To communicate between goroutines, this example uses waitgroups, this allows the calling goroutine to know when the goroutine, or multiple goroutines, are complete. We require it in the example above as otherwise it’s possible the program will terminate before the goroutine is complete.

If you wish to pass data between goroutines, then you would want to look at channels.

Concurrency Issues

With true concurrent languages like Go, it requires a little more thought and work as we can run into various types of issues with order of execution if we are not careful. Because sometimes ordering is important. One of these is known as a race condition.
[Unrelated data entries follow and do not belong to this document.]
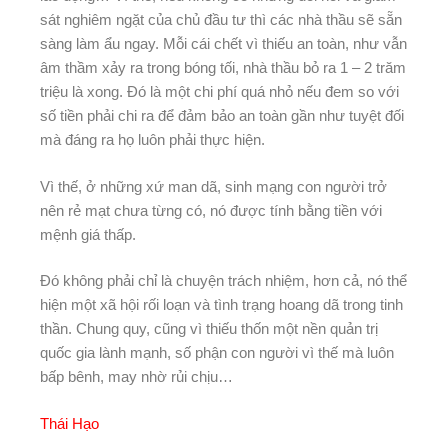
sát nghiêm ngặt của chủ đầu tư thì các nhà thầu sẽ sẵn
sàng làm ẩu ngay. Mỗi cái chết vì thiếu an toàn, như vẫn
âm thầm xảy ra trong bóng tối, nhà thầu bỏ ra 1 – 2 trăm
triệu là xong. Đó là một chi phí quá nhỏ nếu đem so với
số tiền phải chi ra để đảm bảo an toàn gần như tuyệt đối
mà đáng ra họ luôn phải thực hiện.
Vì thế, ở những xứ man dã, sinh mạng con người trở
nên rẻ mạt chưa từng có, nó được tính bằng tiền với
mệnh giá thấp.
Đó không phải chỉ là chuyện trách nhiệm, hơn cả, nó thể
hiện một xã hội rối loạn và tình trạng hoang dã trong tinh
thần. Chung quy, cũng vì thiếu thốn một nền quản trị
quốc gia lành mạnh, số phận con người vì thế mà luôn
bấp bênh, may nhờ rủi chịu…
Thái Hạo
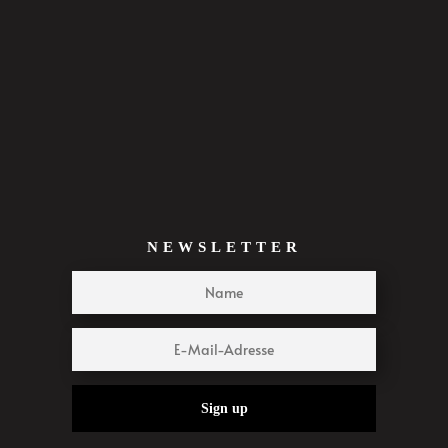
NEWSLETTER
Sign up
A race condition is where two or more threads can access shared data and try to alter it at the same time. Suppose we have 2 threads that are trying to update the value of a user’s account balance:

  1. Thread A reads the current balance of £100.
  2. Thread B reads the current balance of £100.
  3. Thread A is processing a debit transaction of £60, so with the previous read value, calculates the new balance to be £40.
  4. Thread A writes the new balance of £40.
  5. Thread B is processing a debit transaction of £20, so with the previous read value, calculates the new balance to be £80.
  6. Thread B writes the new balance of £80.

As a user, you would be over the moon at this, the first transaction was completely void due to Thread B reading the initial balance of £100 and operating on that.

A common way to resolve this issue is using locks (or mutexes). A lock prevents a thread from being accessed by other threads at certain points. With locks in place, the process would look like this:

  1. Thread A reads the current balance of £100.
  2. Thread A locks the thread from being accessed.
  3. Thread B attempts to read, but is unable to due to the lock, so waits.
  4. Thread A is processing a debit transaction of £60, so with the previous read value, calculates the new balance to be £40.
  5. Thread A writes the new balance of £40.
  6. Thread A unlocks the thread.
  7. Thread B reads the current balance of £40.
  8. Thread B is processing a debit transaction of £20, so with the previous read value, calculates the new balance to be £20.
  9. Thread B writes the new balance of £20.

This solves the issue quite well and is used particularly often. However, if we had a huge amount of updates to make, then there would be a lot of threads just waiting for their turn. If 100% accuracy was trivial, then one approach you could take is batching updates together to prevent as many locks.